14 YEAR OLD STRUGGLING WITH SCHOOL AND FRIENDS

14 YEAR OLD STRUGGLING WITH SCHOOL AND FRIENDS

Parent writes:

Dr. Todd, our daughter who is 14 has had a radical change in behavior in the past 6 months. She is consistently talking to us disrespectfully. Her grades have dropped, still gets good grades but clearly has lost her motivation for studying. She hates the school she attends and many of the teachers. Lots and Lots of friends issues, change of friends and some real mean girl stuff going on.

We have used the consequences of her phone and other electronic devices being taken away. Even that does not seem to work. She simply does not listen to anything we say. At the end of our rope and no idea what to do. I know much of this can be typical in girls in 8th grade, but I believe her behavior is extreme. Help!!!!

Dr. Todd writes:

I'm sorry to hear that your daughter is going through such a difficult time.  While she needs to talk to you respectfully, of course, I think the place to start is with what is underneath her disrespectful behavior.  You already suspect that she has strong negative feelings toward her school and teachers and is experiencing friendship problems on top of it. 

This is where you start.

I don't know what kind of conversations you've been able to have so far, but I would start with listening.  As Stephen Covey wrote, "Seek first to understand, then to be understood."  (my paraphrase).  Let her know that you really care about her feelings related to school, teachers, and friends.  Let her tell you all the details, ask clarifying questions, put yourself in her shoes, and try to really understand things from her point of view.

Once your daughter feels that you have come along side her, then she will be more open to the next step: mutual problem-solving.  Start with her ideas.  "What do you think is a good idea?" is a simple but effective question.  Even if she offers a bad idea (e.g., quitting school), write it down and she if she can think of another idea (e.g., "Well, quitting school is one idea.  What's another option?"). 

As you list her ideas and add your own, examine them together.  You want to help her think them through.  How would ______ idea really work out?  Would it help solve the problem or create other problems?  As you go through this process, hopefully your daughter will be able to identify positive ways of handling her difficult situations.  This may seem like a slow process, but it will communicate three things:  1) You love your daughter, 2) There are good solutions to her problems, and 3) Together, you can find them.

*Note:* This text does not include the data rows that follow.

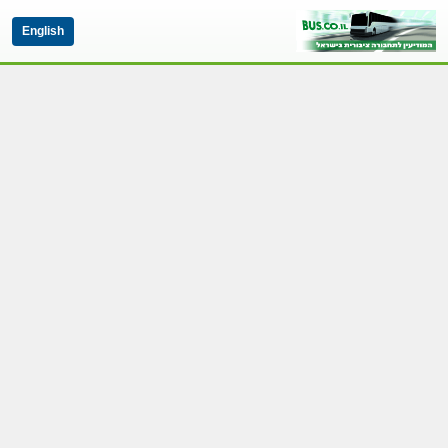
English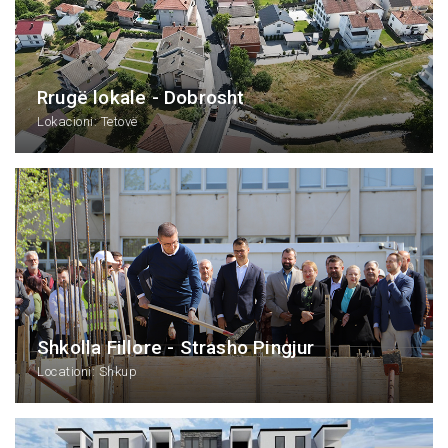
Rrugë lokale - Dobrosht
Lokacioni: Tetovë
Shkolla Fillore - Strasho Pingjur
Locationi: Shkup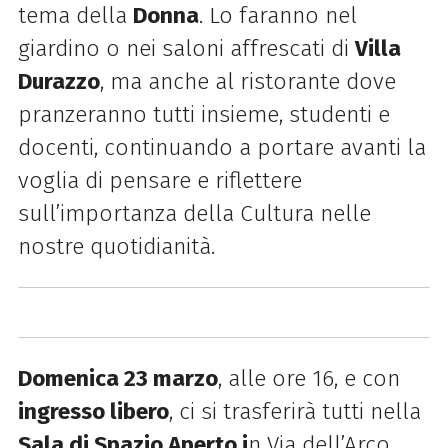
tema della
Donna
. Lo faranno nel
giardino o nei saloni affrescati di
Villa
Durazzo
, ma anche al ristorante dove
pranzeranno tutti insieme, studenti e
docenti, continuando a portare avanti la
voglia di pensare e riflettere
sull’importanza della Cultura nelle
nostre quotidianità.
Domenica 23 marzo
, alle ore 16, e con
ingresso libero
, ci si trasferirà tutti nella
Sala di Spazio Aperto i
n Via dell’Arco,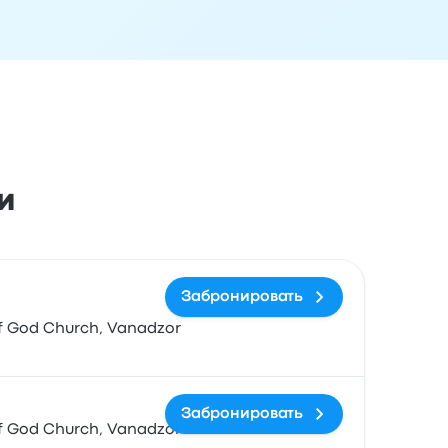
и
ездки
Время прибытия
Место прибытия
Рекомендуемое
Забронировать
of God Church, Vanadzor
Забронировать
of God Church, Vanadzor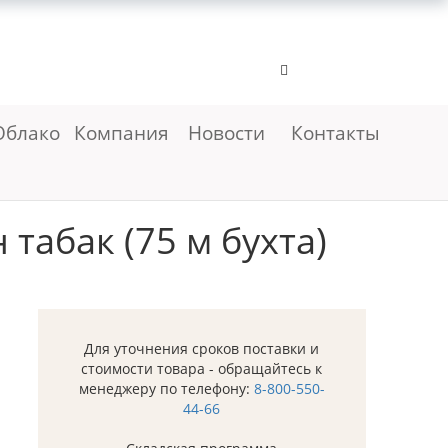
Облако
Компания
Новости
Контакты
табак (75 м бухта)
Для уточнения сроков поставки и
стоимости товара - обращайтесь к
менеджеру по телефону:
8-800-550-
44-66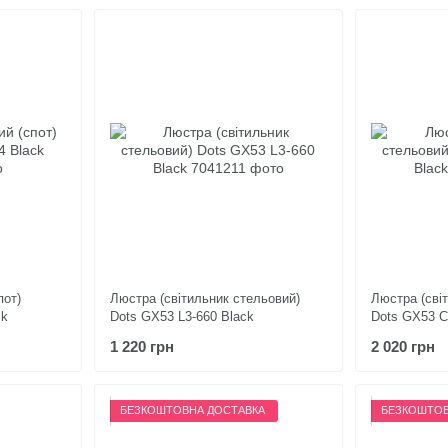
пот)
Люстра (світильник стельовий)
Люстра (сві
ck
Dots GX53 L3-660 Black
Dots GX53 C
1 220 грн
2 020 грн
БЕЗКОШТОВНА ДОСТАВКА
БЕЗКОШТОВ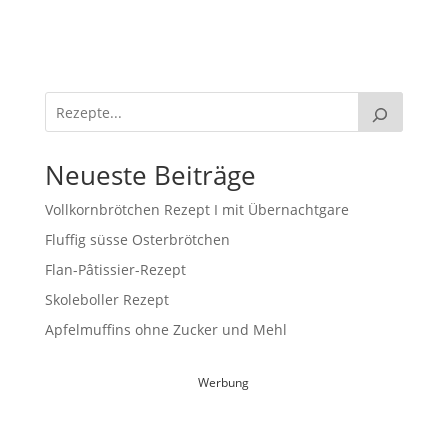
Neueste Beiträge
Vollkornbrötchen Rezept I mit Übernachtgare
Fluffig süsse Osterbrötchen
Flan-Pâtissier-Rezept
Skoleboller Rezept
Apfelmuffins ohne Zucker und Mehl
Werbung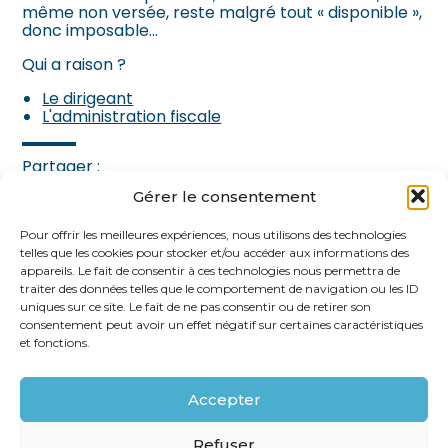
même non versée, reste malgré tout « disponible »,
donc imposable…
Qui a raison ?
Le dirigeant
L'administration fiscale
Partager :
Gérer le consentement
FaceBook
Twitter
LinkedIn
Pour offrir les meilleures expériences, nous utilisons des technologies
telles que les cookies pour stocker et/ou accéder aux informations des
appareils. Le fait de consentir à ces technologies nous permettra de
traiter des données telles que le comportement de navigation ou les ID
uniques sur ce site. Le fait de ne pas consentir ou de retirer son
consentement peut avoir un effet négatif sur certaines caractéristiques
et fonctions.
Accepter
Footer
62 rue Ampère 75017 PARIS
Linkedin
Refuser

Above, I have described how I hope this discussion will sound.  It may not work out just this way.  Your calmness and patience will play a big role.  However, it is possible that she will not be receptive to your attempts or that you may push each other's buttons.  Even if she becomes disrespectful, you must remain respectful and in control--show her how to handle frustrated emotions the right way.  

If this happens, then I strongly recommend that you ask your pastor or family physician for a referral for a good child/family therapist.  A trained therapist may be what you need right now and can play a big role in helping your daughter and your family learn how to effectively navigate these situations and the ones yet to come.